Note that in the above arguments I make no mention of religious teachings or principles. Note also that I have eschewed discussion of such tangential subjects as any correlations that might exist between the normalization of homosexual marriage and any social pathology. Though these things are interesting in themselves, they are unnecessary for the construction of reasoning sufficient to invalidate the notion of State-recognized same-sex marriage.

This won't put an end to homosexual activists' screeching over the subject, of course. But I challenge anyone, of whatever political or religious persuasion, to counter the above argument with an equally rational approach to marriage that validates State recognition of "marriages" between persons of the same sex.

Frankly, I don't think it can be done. Consider the gauntlet thrown. To those who choose to pick it up, be advised that I will insist that you identify yourself unambiguously. I will spare no one's feelings in my replies; I've had enough of leftist idiocy and misuse of the English language. The farce of whiny demands for "rights" no one can possibly possess has gone on long enough.

5 comments:

Andrei said...

The hammer has hit the nail right upon the head.

You are pissing into the wind though - a fragmented society is the Socialists wet dream because it makes it easier to lord over it and the media elite's propaganda will wear everybody down and drown out the voices of sanity.

The best outcome is tyranny but the most probable one is civilizational collapse.

ΛΕΟΝΙΔΑΣ said...

The camel's nose entered the tent when the socialist/welfare state reared its ugly head. The state has no moral authority to define and regulate an institution which predates it. Such a concept only became relevant when the distribution of stolen property and other violations of natural law became the issue.

Blackiswhite, Imperial Consigliere said...

Nicely put.

I'm sure it will gain condemnation as a racist, homophobe, and unfair person.

Count me in.

Goober said...

I take no exception with all of the things you said above - you are spot on with this essay, Francis. Good writing, good thinking - as always.

Despite my agreeing with everything you wrote above, I still don't see how allowing gays to legally marry is going to hurt anything or anyone. In fact, from your discussion above about marriage as a stabilizer to society, and single-ness being a destabilizer, I wonder if it might not be to all of our benefit to allow them to marry, being as the single-man aspect of the homosexual community is inarguably the most disruptive and destructive segment of that population?

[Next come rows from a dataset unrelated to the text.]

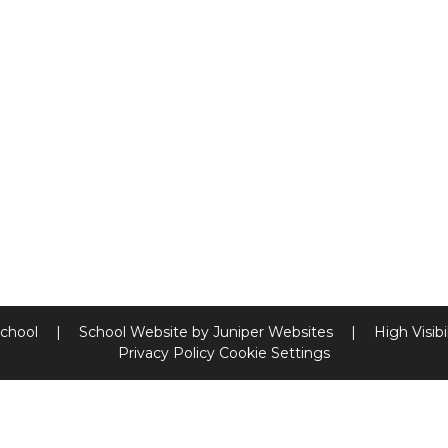
School
|
School Website by
Juniper Websites
|
High Visibi
Privacy Policy
Cookie Settings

I'm not looking to run afoul of you again, just wondering what your thoughts are on that point.

Brett said...

"Will State interference in the oldest known secular institution merely evoke a tide of resentment toward those who have called it down upon us?"

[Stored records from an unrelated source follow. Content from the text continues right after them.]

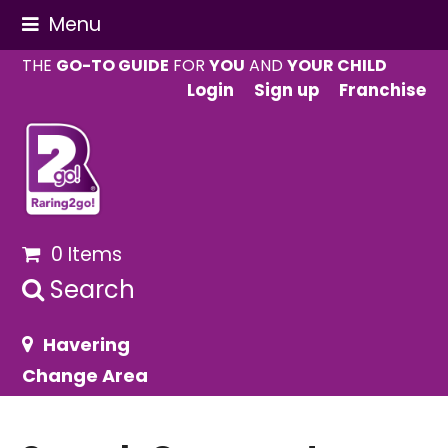
Menu
THE
GO-TO GUIDE
FOR
YOU
AND
YOUR CHILD
Login
Sign up
Franchise
0 Items
Search
Havering
Change Area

Having been raised in the postwar Boho environment, I've always opposed the tyranny of the criminalization of homosexuality, and was pleased by the lapse of such laws.

The proponents of same-sex marriage, straight and gay, have gotten emotionally involved in a category error. I've always opposed leftist Newspeak, which, while pretending to bring clarity and precision to old prejudices, actually deceives and confuses by delegitimizing solid concepts. I observed this first hand in the living room environments of the said postwar Bohemianism.

As one who believes words and concepts must have real meanings, the proposed re-definition of marriage offends my intelligence. I'm further offended by the assumption of this movement's proponents that it is incumbent upon its opponents to explain themselves, while lightly viewing their own position as an obvious no-brainer that requires no defense, all the while initiating the intellectual assault.

Pooh! Progressives have jumped the shark on this one, duping many presumably intelligent people in the process. You bet I'm resentful.